● **DATA RECORDS**:

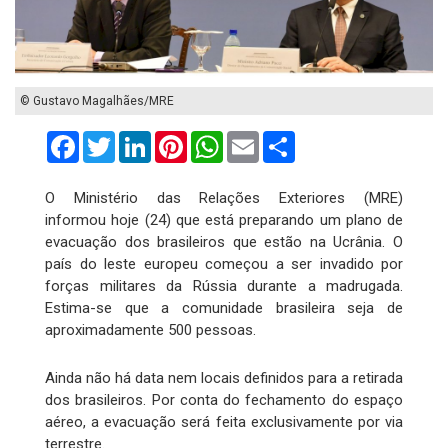
© Gustavo Magalhães/MRE
Facebook
Twitter
LinkedIn
Pinterest
WhatsApp
Email
Compartilhar
O Ministério das Relações Exteriores (MRE)
informou hoje (24) que está preparando um plano de
evacuação dos brasileiros que estão na Ucrânia. O
país do leste europeu começou a ser invadido por
forças militares da Rússia durante a madrugada.
Estima-se que a comunidade brasileira seja de
aproximadamente 500 pessoas.
Ainda não há data nem locais definidos para a retirada
dos brasileiros. Por conta do fechamento do espaço
aéreo, a evacuação será feita exclusivamente por via
terrestre.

● **TASK BRIEF**:
I'd like the material duplicated exactly, without its pictures.

● **ANSWER FOR THE TASK**:
© Gustavo Magalhães/MRE
Facebook
Twitter
LinkedIn
Pinterest
WhatsApp
Email
Compartilhar
O Ministério das Relações Exteriores (MRE)
informou hoje (24) que está preparando um plano de
evacuação dos brasileiros que estão na Ucrânia. O
país do leste europeu começou a ser invadido por
forças militares da Rússia durante a madrugada.
Estima-se que a comunidade brasileira seja de
aproximadamente 500 pessoas.
Ainda não há data nem locais definidos para a retirada
dos brasileiros. Por conta do fechamento do espaço
aéreo, a evacuação será feita exclusivamente por via
terrestre.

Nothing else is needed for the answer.